В гридницу князь, скинув алый плащ, почти вбежал с восьмигранной плёткой в руке и сразу, увидев в углу
Секиз-бей сдержанно поклонился Дмитрию, опуская подбородок на грудь. «Смотри-ка, — удивился снова Карахан, — при хане, появись он вдруг, всё, что ни стояло, бухнулось бы на колени. А этот лишь подбородок к груди прислонил. Чудеса!»
Мурза смерил взглядом князя с ног до головы: высокого роста, в плечах широк и крепок, телом слегка тяжеловат, борода и волосы чёрные, а глаза пронзительные, как стрелы...
— Мурза Карахан! — вдруг воскликнул Дмитрий. — Старый знакомый...
Князь подошёл к монголу, крепко обхватил правой рукой его плечи, так что мурза почувствовал лопатками твёрдость мускулов, и подтолкнул, а вернее вытолкнул Карахана из угла на середину гридницы. Посмотрел на него вопросительно:
— Аль не узнаешь?.. Али память Вожа отшибла? — И захохотал, опершись на пиршественный стол. — Ушёл ты тогда, Карахан, не чаял, что встретимся... Думал, Мамай тебя порешил, а ты живой... Ну что ж, салам аллейкум. Да ты садись пока, а я насчёт баньки распоряжусь: мы с дороги, да и ты, чай, тоже, — улыбнулся, — а потом трапезничать будем. Эй, Михайло Андреевич, — обратился Дмитрий к Бренку, внешне похожему на князя, такого же роста и ширины в плечах, только волосами побелее, — скажи-ка, чтоб баню истопили, мы и Карахана с собой прихватим.
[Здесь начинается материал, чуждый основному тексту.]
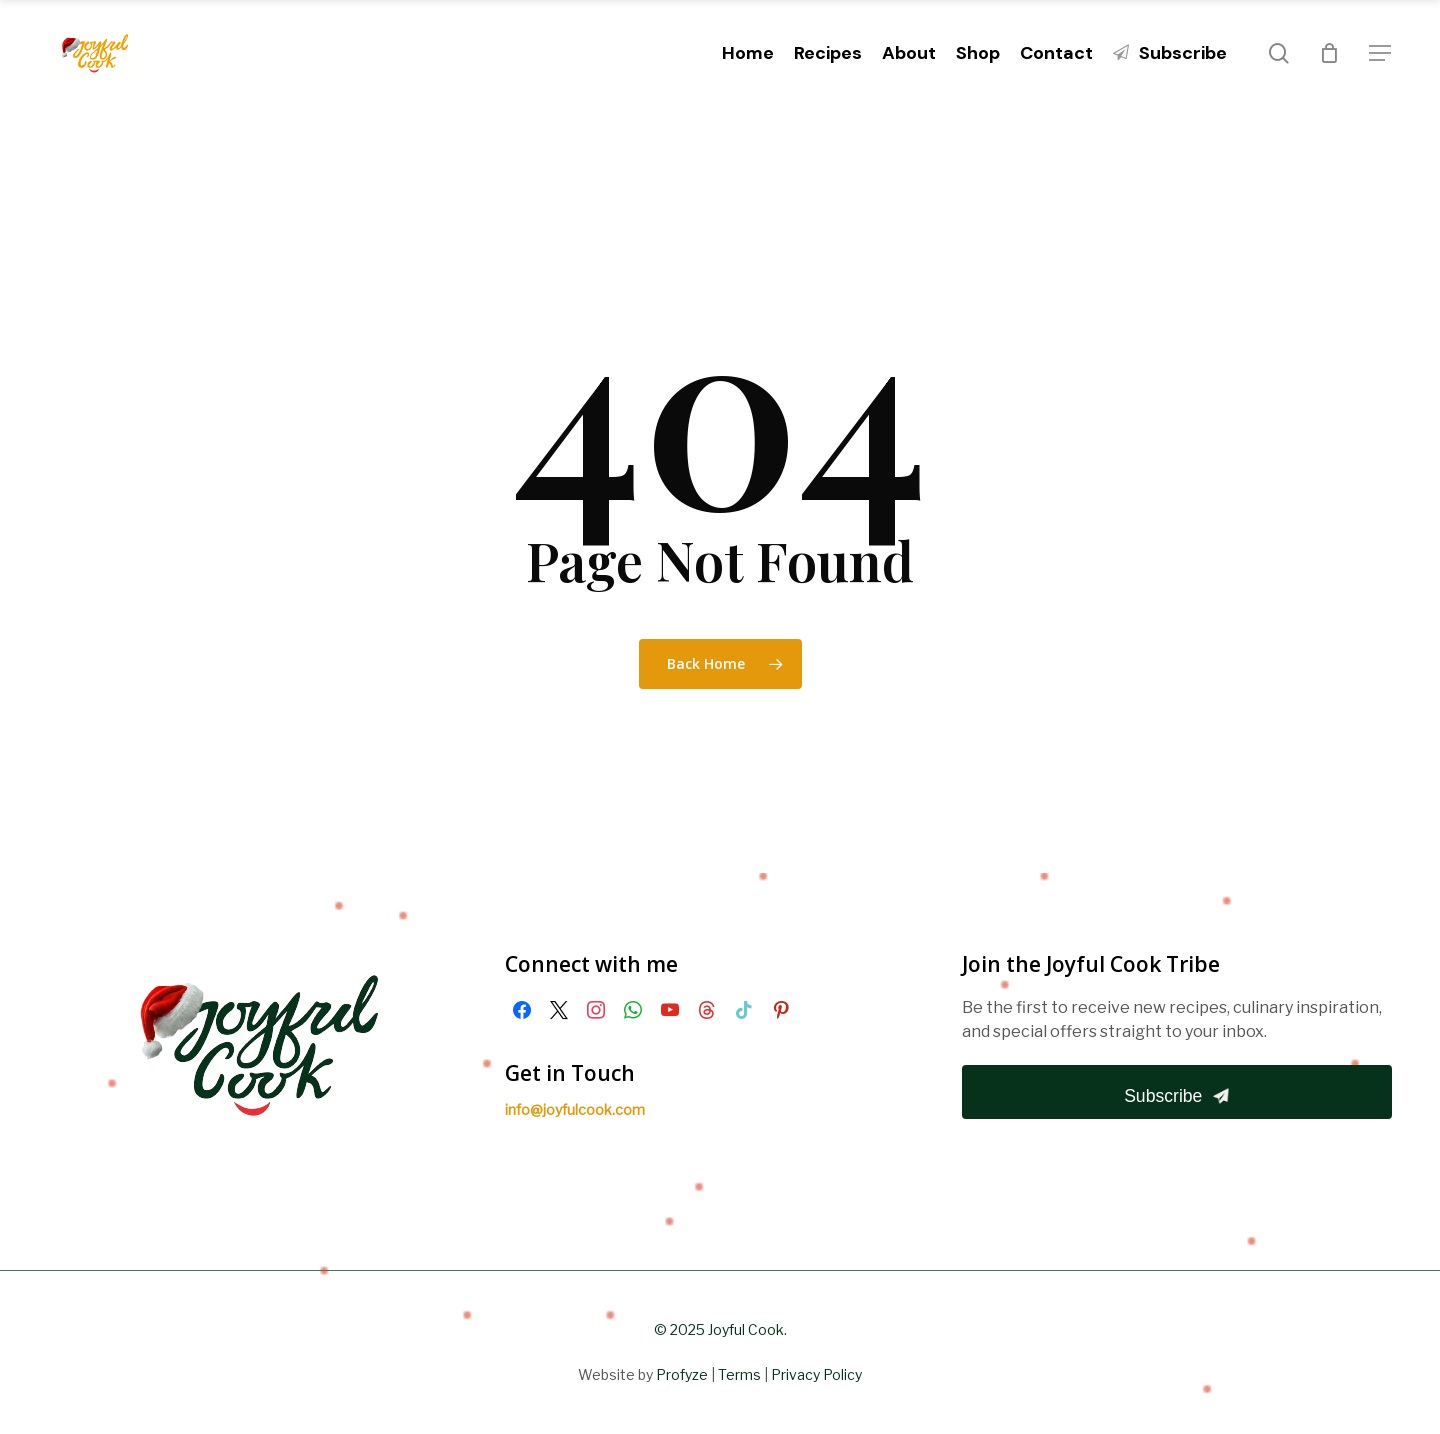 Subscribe (1177, 1096)
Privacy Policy (816, 1374)
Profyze (682, 1374)
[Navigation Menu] (1381, 53)
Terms (739, 1374)
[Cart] (1330, 53) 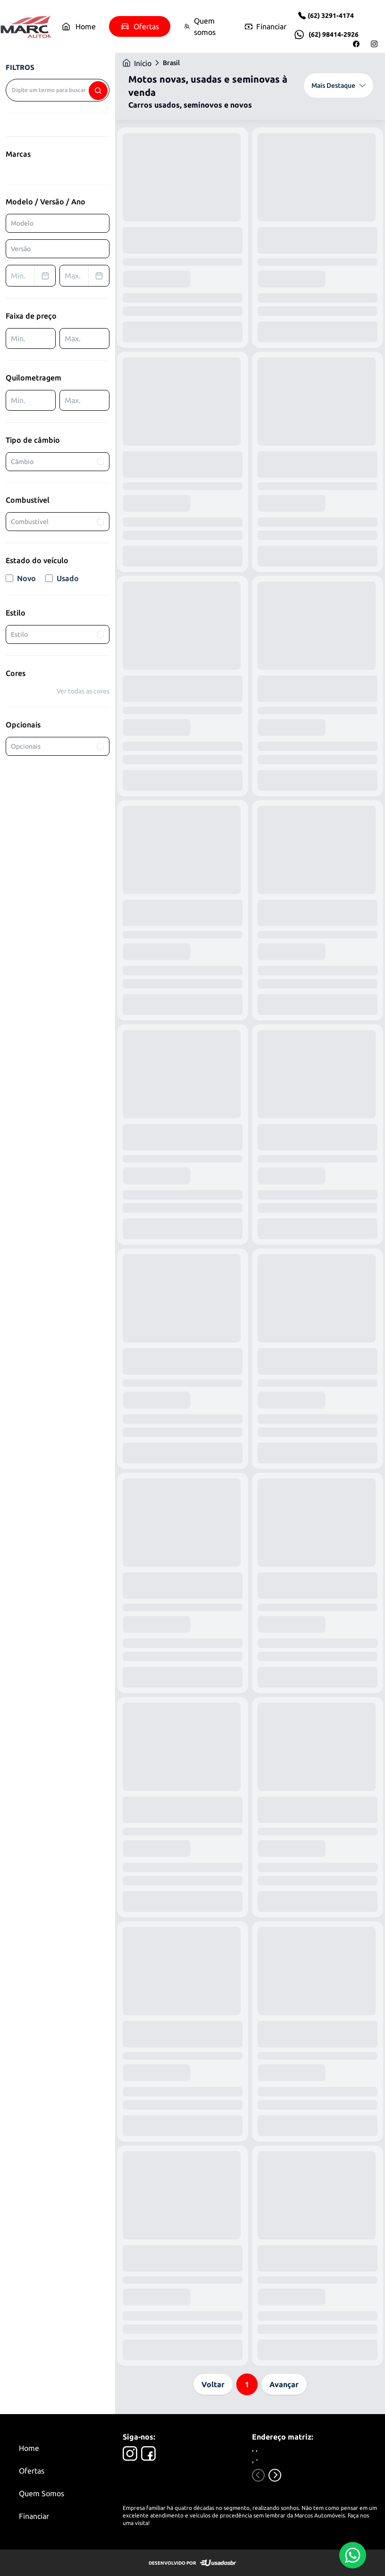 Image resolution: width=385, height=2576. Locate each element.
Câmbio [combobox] (58, 461)
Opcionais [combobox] (58, 746)
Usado (62, 578)
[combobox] (57, 90)
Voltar (213, 2384)
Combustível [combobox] (58, 521)
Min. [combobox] (33, 275)
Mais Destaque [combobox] (338, 85)
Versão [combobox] (21, 249)
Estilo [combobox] (58, 634)
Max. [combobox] (87, 275)
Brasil (171, 63)
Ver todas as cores (83, 691)
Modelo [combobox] (22, 223)
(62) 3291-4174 (331, 15)
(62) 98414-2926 (334, 34)
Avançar (284, 2384)
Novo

Будешь мыться, мурза? Думаю, будешь... Это у вас в степи чернь воды не приемлет, а вы с Мамайкой, говорят мои послы, в бассейнах со своими рабынями вместе купаетесь...
— Черкиз, — Дмитрий строго посмотрел на Секиз-бея, — переведи ему, что я тут сказал. И спроси, не обижали ль, когда везли с засеки. Почему одёжа на нём разорвана?
Секиз-бей хитро сверкнул глазками: помяли тут Карахана с его дозволения, до гробовой доски не простит он Мамаю и его мурзам позорного бегства из Крыма и сидения за Пьянским рвом. Перевёл всё, что говорил Дмитрий, только умолчал о двух последних вопросах...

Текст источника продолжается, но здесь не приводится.